Będzie kontrola NIK w ARiMR

Agencja Restrukturyzacji i Modernizacji Rolnictwa nie jest przygotowana do wypłaty pieniędzy dla rolników - przyznaje jej szef po naszym wczorajszym tekście. Sprawę ma zbadać NIK

O zagrożeniu wypłat dla rolników i bałaganie, jaki panuje w Agencji Restrukturyzacji i Modernizacji Rolnictwa, "Gazeta" donosiła kilkakrotnie. Wczoraj napisaliśmy, że sytuacja jest tak zła, że minister rolnictwa rozważa wprowadzenie w ARiMR zarządu komisarycznego.

I wczoraj prezes Dariusz Wojtasik przyznał na konferencji prasowej, że ARiMR przeżywa kryzys. Agencja nie ma bowiem systemu informatycznego niezbędnego do wypłaty pieniędzy z programu rozwoju obszarów wiejskich (PROW) na lata 2007-13 - aż 17 mld euro! Program ma już ponad roczne opóźnienie.

- Nie chcemy mówić, że jest tragicznie, ale jest duże zagrożenie w wypłatach pieniędzy dla rolników - powiedział Wojtasik.

Zagrożenie nie dotyczy dopłat bezpośrednich, natomiast wszelkich nowych rodzajów dopłat przewidzianych na lata 2007-08. Nie można więc wypłacać rolnikom pieniędzy na modernizację gospodarstw, mimo iż wnioski złożyli jeszcze w listopadzie zeszłego roku. Do tej pory leżą one na biurkach urzędników (nabór wniosków ogłosiła jeszcze poprzednia, PiS-owska ekipa w ARiMR) i nie wiadomo, kiedy program informatyczny do ich obsługi zostanie wdrożony.

Nadal nie wiadomo, kiedy ruszy program ułatwiający start młodym rolnikom, którzy mogą otrzymać po 50 tys. zł po przejęciu gospodarstwa np. od rodziców (tzw. Młody Rolnik).

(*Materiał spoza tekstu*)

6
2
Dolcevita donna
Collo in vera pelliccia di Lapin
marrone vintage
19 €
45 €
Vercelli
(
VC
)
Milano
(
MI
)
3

Program miał być uruchomiony w roku ubiegłym, nie został. Teraz trwa walka z czasem, by część pieniędzy nie przepadła. Bo choć niewykorzystane fundusze na PROW można przesuwać na następne lata, to nie da się tego robić bez końca. Rozliczać się z Brukselą za rok 2007 możemy tylko do końca 2009 r., za rok 2008 do końca 2010 itd. A młodzi rolnicy mają jeszcze mniej czasu, w ciągu 18 miesięcy od daty przejęcia gospodarstwa muszą podpisać umowy z Agencją. Dlatego ci, którzy przejęli gospodarstwa w styczniu zeszłego roku, mogą czekać tylko do końca maja tego roku.

Wojtasik (który jest prezesem ARiMR od 23 stycznia) podkreślił, że w ciągu ostatnich dwóch lat kierownictwo Agencji nie zaplanowało i nie zawarło żadnych umów na rozbudowę systemu informatycznego. A brak tego systemu oznaczą, że ARiMR nie może uzyskać akredytacji Komisji Europejskiej, nie może przyjmować wniosków i wypłacać pieniędzy rolnikom. Dlatego premier ma zwrócić się do NIK o zbadanie, dlaczego poprzednia ekipa nie zbudowała systemu informatycznego.

Z naszych informacji wynika, że jeszcze w ubiegłym tygodniu szefowie Agencji próbowali przekonać firmę audytorską KPMG do udzielenia akredytacji na ręczna obsługę wniosków. Tej zgody jednak nie dostali.